Meng Shizhen baixou a cabeça.
— Não é esforço, só não quero ficar naquele lugar sombrio.
— A dançarina está traumatizada. Pressioná-la apenas piora.
Meng Shizhen assentiu vigorosamente.
— Tem razão, capitão!
— Tire-a da prisão e leve para sua moradia provisória.
Meng Shizhen corou.
— Não é adequado, homem e mulher sozinhos... Isso arruinaria minha reputação.
— Você vive no salão de chá e não se preocupa com reputação? Se não quiser, volte para a prisão!
— Eu a levo, sim!
Wu Xu advertiu:
— Mesmo lá, não a deixe sozinha, nem permita visitas. Seja cauteloso.

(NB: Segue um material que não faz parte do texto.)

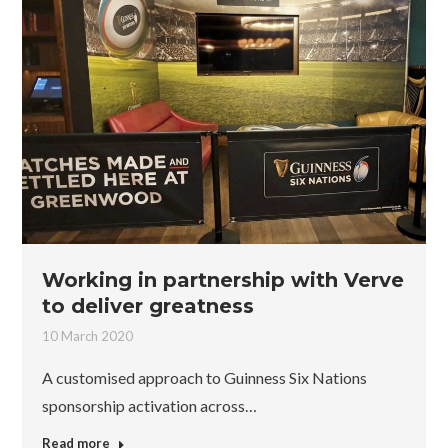
Working in partnership with Verve
to deliver greatness
10 March 2020
A customised approach to Guinness Six Nations
sponsorship activation across…
Read more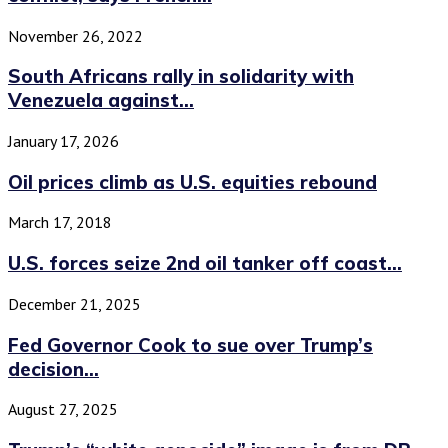
November 26, 2022
South Africans rally in solidarity with
Venezuela against...
January 17, 2026
Oil prices climb as U.S. equities rebound
March 17, 2018
U.S. forces seize 2nd oil tanker off coast...
December 21, 2025
Fed Governor Cook to sue over Trump’s
decision...
August 27, 2025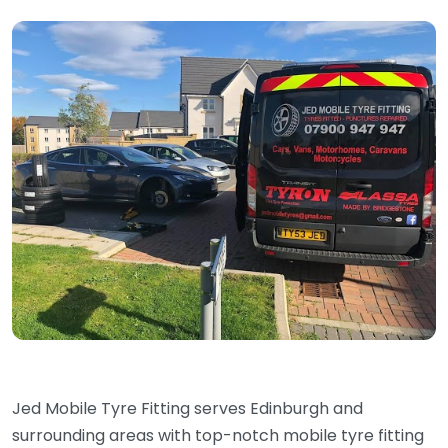
Jed Mobile Tyre Fitting serves Edinburgh and
surrounding areas with top-notch mobile tyre fitting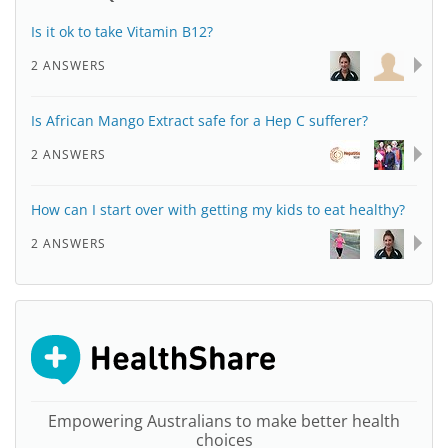
Is it ok to take Vitamin B12?
2 ANSWERS
Is African Mango Extract safe for a Hep C sufferer?
2 ANSWERS
How can I start over with getting my kids to eat healthy?
2 ANSWERS
Empowering Australians to make better health
choices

Meng Shizhen foi embora feliz, e Wu Xu serviu-se de mais chá.
Chen Jiu’er acertara: a cicatriz realmente tinha formato de lacraia, exatamente como ele suspeitava.
Soltar Chen Jiu’er era uma mensagem: queria que quem estivesse nas sombras soubesse que o caso já avançava.
— Alguém vai se mexer agora — murmurou Wu Xu —, veremos se ele vem até mim ou se terei de procurá-lo.
Passaram-se dias tranquilos. Xu Zhiqiong, no prostíbulo, refinava suas habilidades, dominando cada vez mais a força do significado e da imagem.
Numa noite, ao se preparar para patrulhar, foi chamado por Qu Jinshan, o guarda da luz.
— Zhiqiong, esta noite não precisa fazer ronda. Você e eu acompanharemos o capitão num banquete.
Banquete? Que sorte!
Xu Zhiqiong sorriu.
— Onde será?
— Na casa do doutor Zhou.
O sorriso de Xu Zhiqiong se desfez.
— Que... que doutor Zhou? Não é o do Ministério, é?